Tuesday, January 19, 2010

My Dinosaur Life Review

A little over two years since their last release, the Minneapolis pop-punk powerhouse group, Motion City Soundtrack, returns with a bang. Mark Hoppus of Blink-182 has returned to the producer seat, having also previously worked with the group on their sophomore album, Commit This To Memory. Onto their newest creation, entitled My Dinosaur Life. What does that mean? I have no idea, but it sounds pretty rad. Nevertheless, ladies and gentlemen, I give you My Dinosaur Life.

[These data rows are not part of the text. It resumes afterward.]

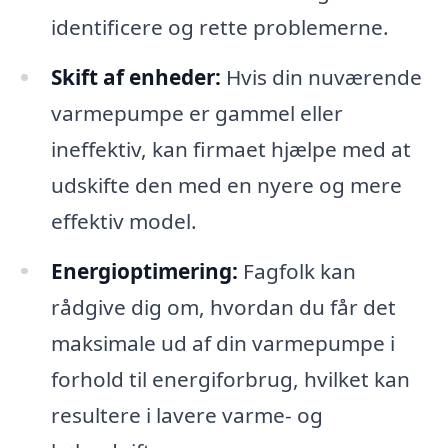
identificere og rette problemerne.
Skift af enheder:
Hvis din nuværende
varmepumpe er gammel eller
ineffektiv, kan firmaet hjælpe med at
udskifte den med en nyere og mere
effektiv model.
Energioptimering:
Fagfolk kan
rådgive dig om, hvordan du får det
maksimale ud af din varmepumpe i
forhold til energiforbrug, hvilket kan
resultere i lavere varme- og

The moment the drums and guitar really kick in on the first track, Worker Bee, you know this is a new band. They've strayed from the synth-pop sound of their previous albums into a more stripped down sound, emphasizing the instruments and Justin Pierre's voice over the Moog. His deeper, more focused vocals add an almost mature sound to the album; however cheesy some of the lyrics may be. A perfect example of said vocals come in on the second track, A Lifeless Ordinary (Need A Little Help). He switches between a low, almost melancholy tone to a higher, more emotionally driven sound seamlessly.

The third track of the album, Her Words Destroyed My Planet, chronicles Justin Pierre's progression through a negative relationship to come out of it better than before. I think song is the essential song that portrays Motion City's progression as a band. This of course doesn't suggest that they've completely abandoned all the things that they've been loved for since their debut album, I Am The Movie. For example, the eighth track of the record, Pulp Fiction, has more keyboards then every other track put together, along with lyrics that I couldn't interpret if I studied them for hours. In essence, the Moog synthesizer is still there, just cleverly hidden.

"Sold my XBOX to Jimmy down the street/ I even quit smoking weed."

If you think you can get by with listening to this album a single time, you're terribly wrong. Nearly every song has catchy elements to it. Whether it is the chorus, the bridge, or just the rhythm, you'll be humming along through 12 tracks of fun music. A fine example of this would be @!#?@!, however you may pronounce that. Even with its silly (And explicit) lyrics, you're still compelled to sing along.

"You all need to leave me and my sensitive homeboys' alone."

My standout favorite would definitely be Stand Too Close. This is obviously a very personal song for Justin. He simply pours himself into the lyrics and his vocals portray just as much emotion. He continues this style in the song Skin and Bones, where he simply questions the meaning behind everything. "What if there's nothing more to me?/I'm just skin and bones, there's no mystery." Everyone has asked that at one point or another, making this song very relatable.

The pace of the record never seems to ease up, always keeping your attention. Just how it started, the album concludes strongly. The Weakends begins with a slow melody and transitions into crashing drums and guitar, and then slows back down as Justin begins singing. This is a fantastic end to the album; another strong, emotional track that Motion City seems to enjoy slipping in every now and then. My Dinosaur Life has your essential Motion City needs, catchy tunes, nerdy but meaningful lyrics, and of course Justin's impressive vocal box. This is an album definitely worth your $10, as well as their previous albums. Motion City Soundtrack never fails to deliver.